Pendant que la SDE ferme le robinet de l’Hôtel de Ville pour factures impayées et que les agents de l’état civil en pleurent de désespoir face à l’absence de toilettes fonctionnelles, le maire Babacar Diop débloque des millions de francs CFA pour financer le « Nguisteul » des ASC. Une gestion décriée qui met les Thiessois en colère.
Par la Rédaction
La situation ubuesque vécue ces derniers jours au cœur de la cité du rail illustre à nouveau le gouffre séparant les priorités des administrés de celles de leurs édiles. À la mairie de Thiès, l’eau ne coule plus. La Société des Eaux (SDE) a purement et simplement procédé à la coupure de l’alimentation en raison d’un défaut persistant de paiement des factures par l’institution municipale.
Une sanction radicale qui plonge le personnel et les usagers dans un dénuement total. Au service de l’état civil, point névralgique de la commune, le calvaire est quotidien. Les employés, réduits à verser des larmes de découragement, doivent faire face à une réalité insoutenable : l’absence totale de toilettes fonctionnelles, conséquence directe de cette coupure d’eau. Pour les citoyens qui affluent chaque jour pour leurs démarches administratives, c’est la douche froide — ou plutôt, l’absence totale de confort basique au sein de la maison du peuple.
Des millions pour le « Nguisteul », zéro soucis pour les factures vitales
Ce qui scandalise davantage les Thiessois, c’est le contraste saisissant entre cette faillite financière de la municipalité et les largesses du premier magistrat de la ville. Au moment même où la mairie se retrouve sous le coup d’une sanction pour impayés d’eau, le maire Babacar Diop n’a pas hésité à sortir de caisses municipales des millions de francs CFA.

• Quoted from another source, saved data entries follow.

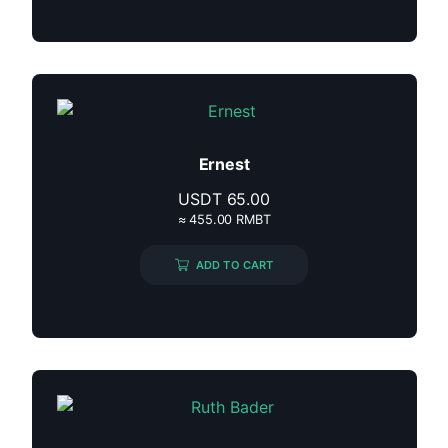
Ernest
USDT
65.00
≈ 455.00 RMBT
ADD TO CART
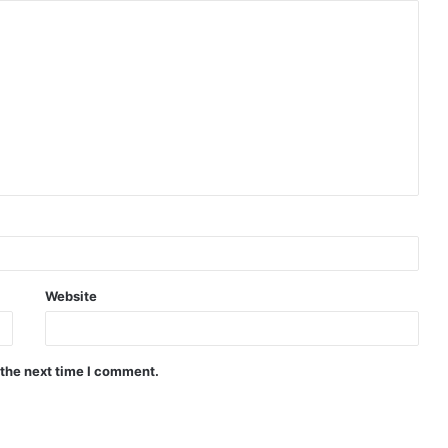
Website
 the next time I comment.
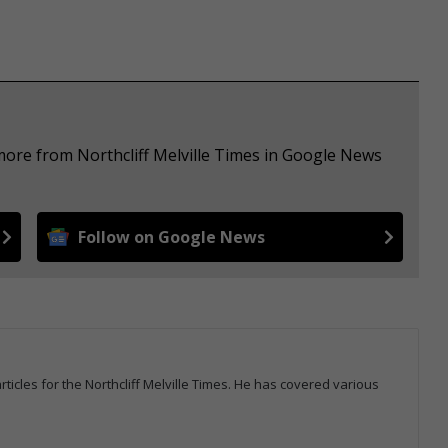
more from Northcliff Melville Times in Google News
Follow on Google News
icles for the Northcliff Melville Times. He has covered various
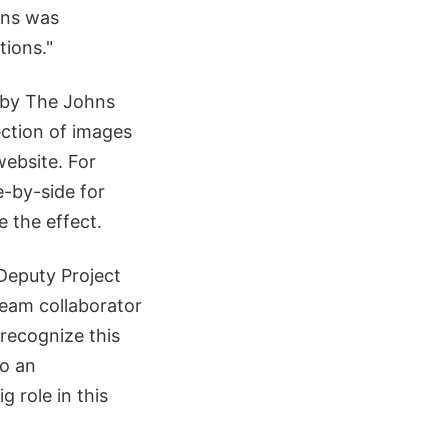
ons was
ions."
by The Johns
ection of images
ebsite. For
e-by-side for
e the effect.
Deputy Project
team collaborator
 recognize this
so an
g role in this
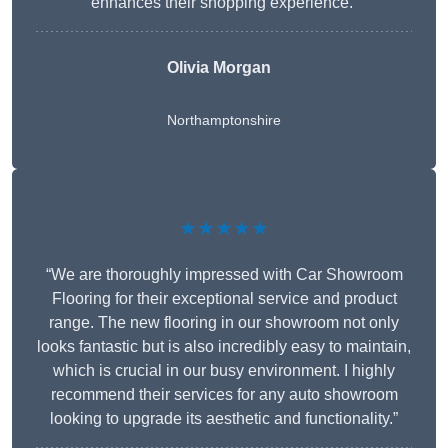
enhances their shopping experience.”
Olivia Morgan
Northamptonshire
★★★★★
“We are thoroughly impressed with Car Showroom
Flooring for their exceptional service and product
range. The new flooring in our showroom not only
looks fantastic but is also incredibly easy to maintain,
which is crucial in our busy environment. I highly
recommend their services for any auto showroom
looking to upgrade its aesthetic and functionality.”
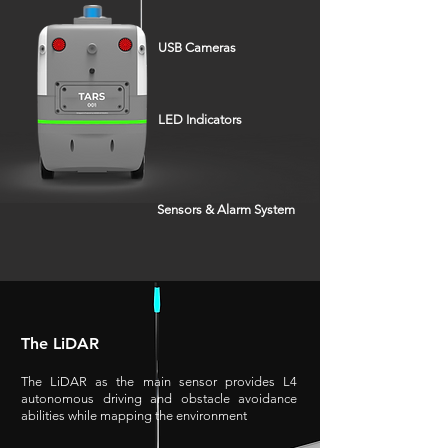
USB Cameras
LED Indicators
Sensors & Alarm System
The LiDAR
The LiDAR as the main sensor provides L4
autonomous driving and obstacle avoidance
abilities while mapping the environment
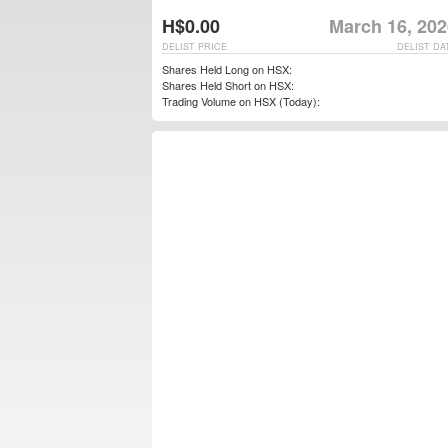
H$0.00
March 16, 202
DELIST PRICE
DELIST DA
Shares Held Long on HSX:
Shares Held Short on HSX:
Trading Volume on HSX (Today):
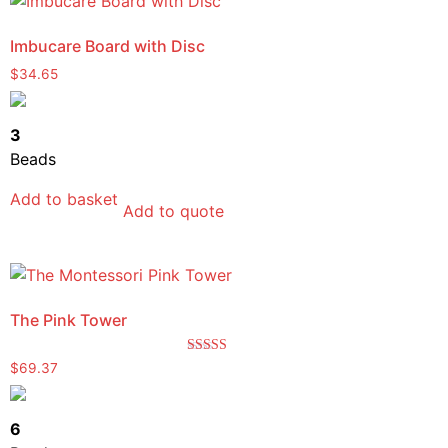
Imbucare Board with Disc
$
34.65
3
Beads
Add to basket
Add to quote
The Pink Tower
Rated
$
69.37
5.00
out of 5
6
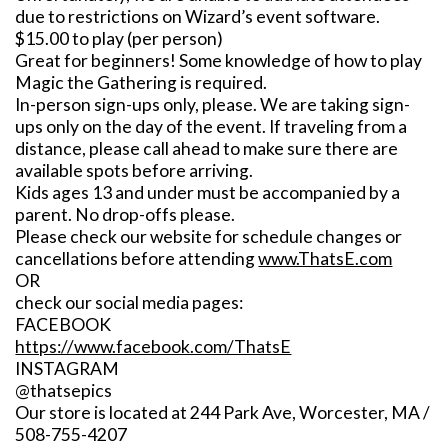
due to restrictions on Wizard’s event software.
$15.00 to play (per person)
Great for beginners! Some knowledge of how to play
Magic the Gathering is required.
In-person sign-ups only, please. We are taking sign-
ups only on the day of the event. If traveling from a
distance, please call ahead to make sure there are
available spots before arriving.
Kids ages 13 and under must be accompanied by a
parent. No drop-offs please.
Please check our website for schedule changes or
cancellations before attending
www.ThatsE.com
OR
check our social media pages:
FACEBOOK
https://www.facebook.com/ThatsE
INSTAGRAM
@thatsepics
Our store is located at 244 Park Ave, Worcester, MA /
508-755-4207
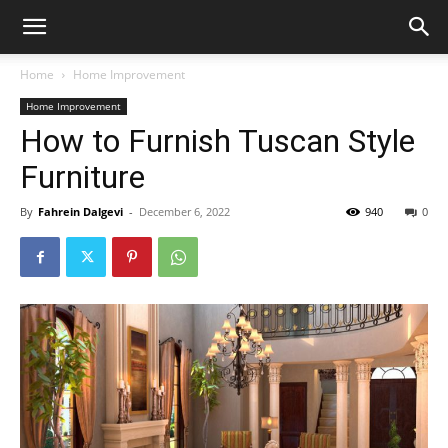
Home
Home Improvement
Home Improvement
How to Furnish Tuscan Style
Furniture
By
Fahrein Dalgevi
-
December 6, 2022
940
0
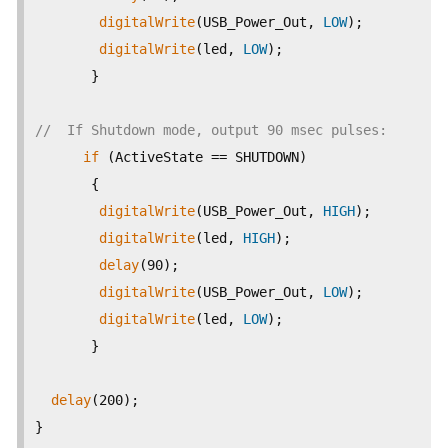
digitalWrite
(USB_Power_Out, 
LOW
);

digitalWrite
(led, 
LOW
);

       }

//  If Shutdown mode, output 90 msec pulses:
if
 (ActiveState == SHUTDOWN)

       {

digitalWrite
(USB_Power_Out, 
HIGH
);

digitalWrite
(led, 
HIGH
);

delay
(90);

digitalWrite
(USB_Power_Out, 
LOW
);

digitalWrite
(led, 
LOW
);

       }

delay
(200); 

}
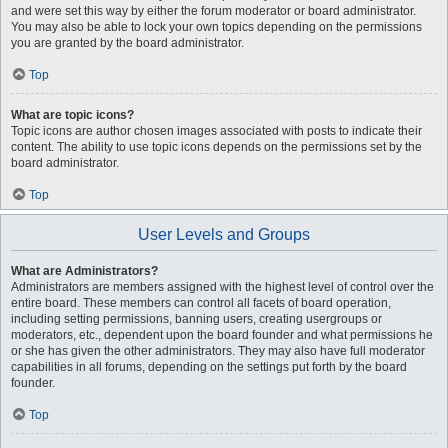
and were set this way by either the forum moderator or board administrator.
You may also be able to lock your own topics depending on the permissions
you are granted by the board administrator.
Top
What are topic icons?
Topic icons are author chosen images associated with posts to indicate their
content. The ability to use topic icons depends on the permissions set by the
board administrator.
Top
User Levels and Groups
What are Administrators?
Administrators are members assigned with the highest level of control over the
entire board. These members can control all facets of board operation,
including setting permissions, banning users, creating usergroups or
moderators, etc., dependent upon the board founder and what permissions he
or she has given the other administrators. They may also have full moderator
capabilities in all forums, depending on the settings put forth by the board
founder.
Top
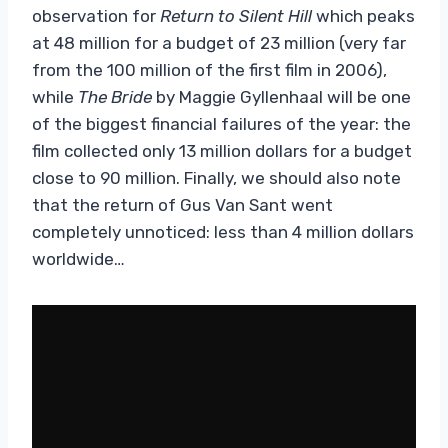
observation for
Return to Silent Hill
which peaks
at 48 million for a budget of 23 million (very far
from the 100 million of the first film in 2006),
while
The Bride
by Maggie Gyllenhaal will be one
of the biggest financial failures of the year: the
film collected only 13 million dollars for a budget
close to 90 million. Finally, we should also note
that the return of Gus Van Sant went
completely unnoticed: less than 4 million dollars
worldwide…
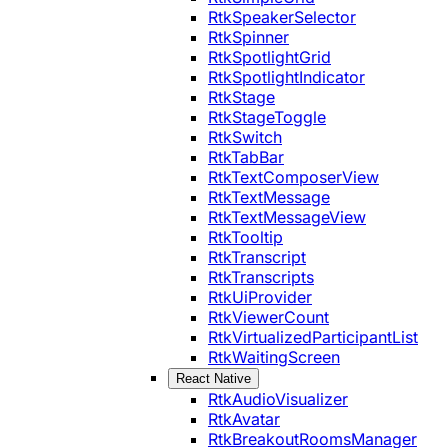
RtkSpeakerSelector
RtkSpinner
RtkSpotlightGrid
RtkSpotlightIndicator
RtkStage
RtkStageToggle
RtkSwitch
RtkTabBar
RtkTextComposerView
RtkTextMessage
RtkTextMessageView
RtkTooltip
RtkTranscript
RtkTranscripts
RtkUiProvider
RtkViewerCount
RtkVirtualizedParticipantList
RtkWaitingScreen
React Native
RtkAudioVisualizer
RtkAvatar
RtkBreakoutRoomsManager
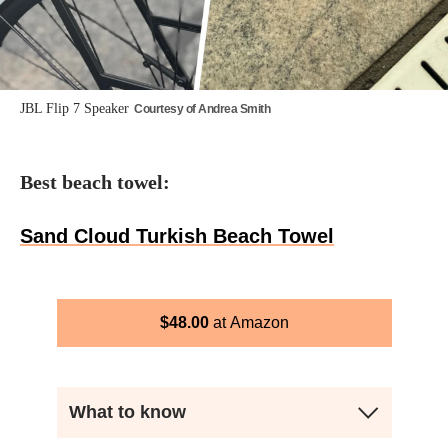
JBL Flip 7 Speaker
Courtesy of Andrea Smith
Best beach towel:
Sand Cloud Turkish Beach Towel
$
48.00
Amazon
What to know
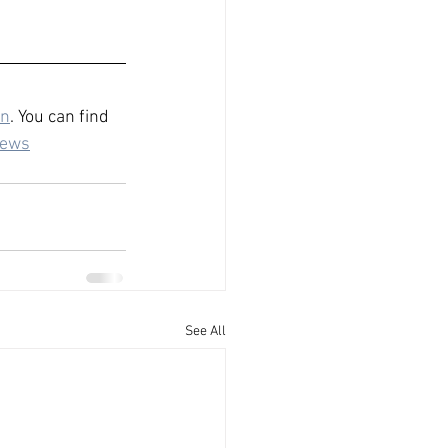
n
. You can find 
iews
See All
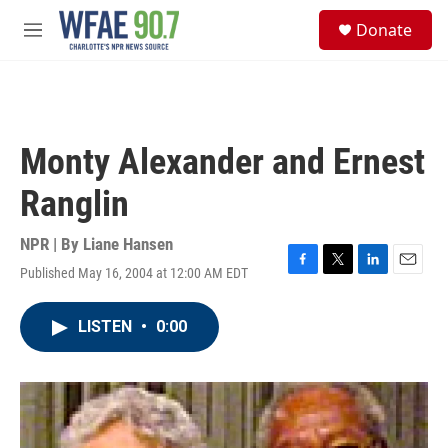
Skip to main content
S
Donate
e
M
a
e
r
n
c
u
h
u
Monty Alexander and Ernest
e
r
Ranglin
y
NPR | By
Liane Hansen
Published May 16, 2004 at 12:00 AM EDT
F
T
L
E
a
w
i
m
c
i
n
a
LISTEN
•
0:00
e
t
k
i
b
t
e
l
o
e
d
o
r
I
k
n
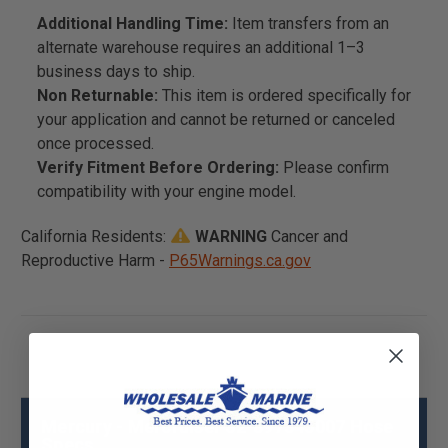
Additional Handling Time:
Item transfers from an
alternate warehouse requires an additional 1–3
business days to ship.
Non Returnable:
This item is ordered specifically for
your application and cannot be returned or canceled
once processed.
Verify Fitment Before Ordering:
Please confirm
compatibility with your engine model.
California Residents:
WARNING
Cancer and
Reproductive Harm -
P65Warnings.ca.gov
Mercury - Mercruiser 32-897345007 Hose
Specs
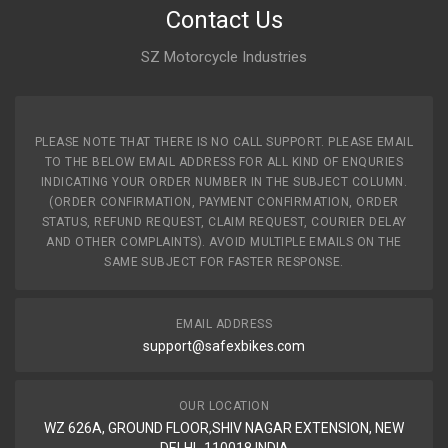
Contact Us
SZ Motorcycle Industries
PLEASE NOTE THAT THERE IS NO CALL SUPPORT. PLEASE EMAIL
TO THE BELOW EMAIL ADDRESS FOR ALL KIND OF ENQURIES
INDICATING YOUR ORDER NUMBER IN THE SUBJECT COLUMN.
(ORDER CONFIRMATION, PAYMENT CONFIRMATION, ORDER
STATUS, REFUND REQUEST, CLAIM REQUEST, COURIER DELAY
AND OTHER COMPLAINTS). AVOID MULTIPLE EMAILS ON THE
SAME SUBJECT FOR FASTER RESPONSE.
EMAIL ADDRESS
support@safexbikes.com
OUR LOCATION
WZ 626A, GROUND FLOOR,SHIV NAGAR EXTENSION, NEW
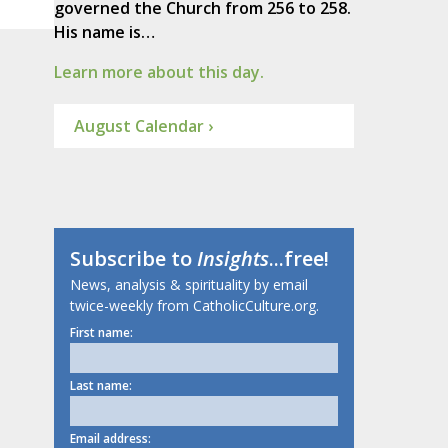
governed the Church from 256 to 258.
His name is…
Learn more about this day.
August Calendar ›
Subscribe to
Insights
...free!
News, analysis & spirituality by email
twice-weekly from CatholicCulture.org.
First name:
Last name:
Email address:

Ces fonds substantiels ont été alloués aux traditionnels « Nguisteul » (soutiens financiers) destinés aux Associations Sportives et Culturelles (ASC) dans le cadre des activités de navétanes. Si le mouvement navétane reste un pan important de la jeunesse locale, l’opinion publique s’interroge avec amertume sur les priorités de l’ordonnateur des dépenses. Comment peut-on engloutir des millions dans le divertissement et le clientélisme politique tout en laissant l’administration municipale croupir dans une salubrité inacceptable, privée d’une ressource aussi élémentaire que l’eau ?
« C’est une honte pour notre ville, » s’indigne un acteur de développement local. « On ne peut pas comprendre qu’une mairie soit incapable de régler ses factures d’eau au point de subir une coupure humiliante, alors que le maire joue au grand donateur avec l’argent du contribuable pour des besoins de Nguisteul. »
La colère des Thiessois gronde
Cette gestion jugée calamiteuse cristallise aujourd’hui le ras-le-bol généralisé des populations face à ce qu’elles qualifient d’incompétence et de légèreté institutionnelle. Pour beaucoup de Thiessois, le constat est amer et lourd de désillusion envers celui qu’ils appellent désormais ironiquement le « soit-disant Maire ».
Entre des services municipaux au bord de l’asphyxie, un personnel humilié par des conditions de travail indignes du XXIe siècle, et des largesses financières dictées par l’opportunisme politique, la ville de Thiès mérite incontestablement mieux. Les habitants attendent des explications claires et exigent un redressement immédiat de la barre avant que l’image de la capitale du rail ne soit définitivement ternie par ces errements administratifs.